After the crash of the Germanwings A320 which killed 150 people, followed by the revelations made by the French Republic prosecutor last Thursday, and inititiated by the Lufthansa Group, a number of airlines, including easyJet, Norwegian, Air Transat and Corsair, have taken the decision, to impose a "Rule of two" (two authorized persons present in the cockpit at all times ). In Europe, at a few companies such as Finnair and Iberia, the rule already exists ; and the trend is expected to accelerate.
Lufthansa, the Germanwings parent company, said in a statement last Friday, that it would impose this rule "as soon as possible" for all airlines in the group, which includes a broader decision to all German and Austrian Airlines. Lufthansa has also announced the immediate appointment at the group of : "a chief pilot charged with reviewing and upgrading security procedures."
So what do the international regulations in force today stipulate ?
Can a pilot leave the cockpit ? The answer is yes.The European and American civil aviation authorities (EASA, FAA) today allow a pilot to leave the cockpit for three reasons: performing operations in connection with the aircraft, physiological needs, and on long-haul flights take a rest.

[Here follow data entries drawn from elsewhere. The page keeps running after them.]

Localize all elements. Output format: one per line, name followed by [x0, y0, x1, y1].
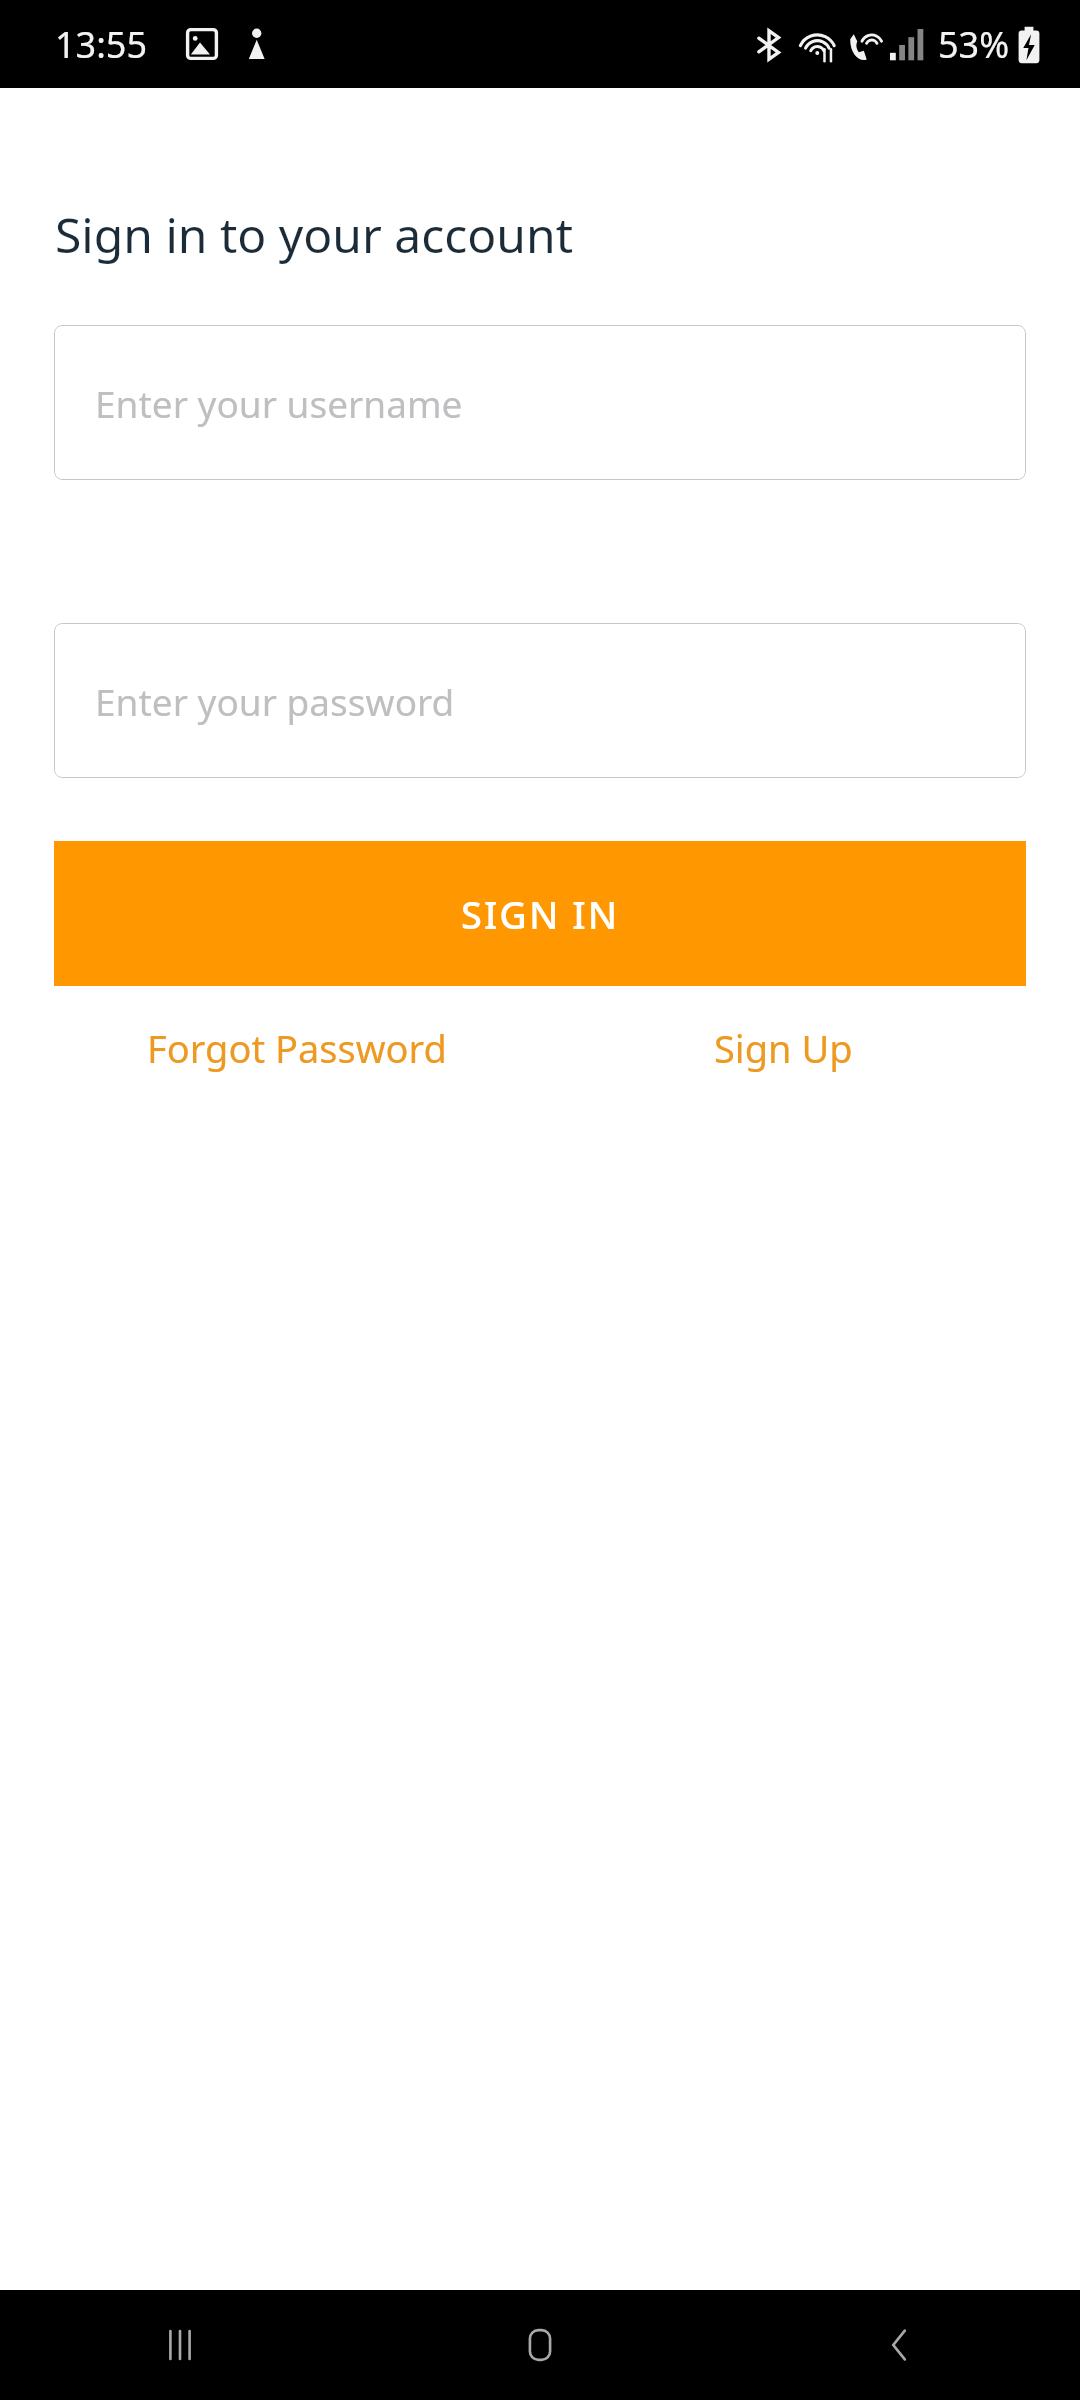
button[interactable]: Enter your username	[54, 325, 1026, 480]
staticText: 13:55	[55, 20, 148, 69]
button[interactable]: Recent apps	[0, 2290, 360, 2400]
staticText: Enter your username	[95, 378, 463, 428]
button[interactable]: Back	[720, 2290, 1080, 2400]
button[interactable]: Sign Up	[540, 1022, 1026, 1074]
button[interactable]: Forgot Password	[54, 1022, 540, 1074]
staticText: Sign Up	[714, 1022, 853, 1074]
staticText: Forgot Password	[147, 1022, 447, 1074]
button[interactable]: SIGN IN	[54, 841, 1026, 986]
staticText: Enter your password	[95, 676, 455, 726]
button[interactable]: Enter your password	[54, 623, 1026, 778]
button[interactable]: Home	[360, 2290, 720, 2400]
staticText: 53%	[938, 20, 1010, 69]
staticText: SIGN IN	[461, 888, 620, 940]
staticText: Sign in to your account	[55, 202, 573, 267]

In the latter case, another pilot must take over ( double crew ).
Can a pilot remain alone in a cockpit ? Again, the answer is yes. According to the current EASA and FAA texts, pilots may be alone in the cockpit under one condition, that they can monitor the entrance from their seat with a video monitor, on the basis that at least one of the two pilots must always be at his/her post.
If the cockpit door is equipped with a security peephole, "the company may stipulate that the presence of a crew member in the cockpit is required during the entire period of absence of one of the pilots" - although this is not mandatory.
The regulation will probably be reinforced. EASA has issued a recommendation to airlines to now ensure "the presence of two persons in the cockpit for the duration of the flight, under no matter whatsoever the conditions." Last Friday, we were informed that the European Union could consider imposing the presence of two crew members permanently in the cockpit.
Unlike Europe, most US airlines already impose this rule – i.e. the "Rule of two". Canada has just made this presence mandatory, with immediate effect, for all airlines in the country.
What remains to be reviewed is the unlocking of the cockpit door in the case of extreme necessity. Some ideas such as biometrics have already been suggested.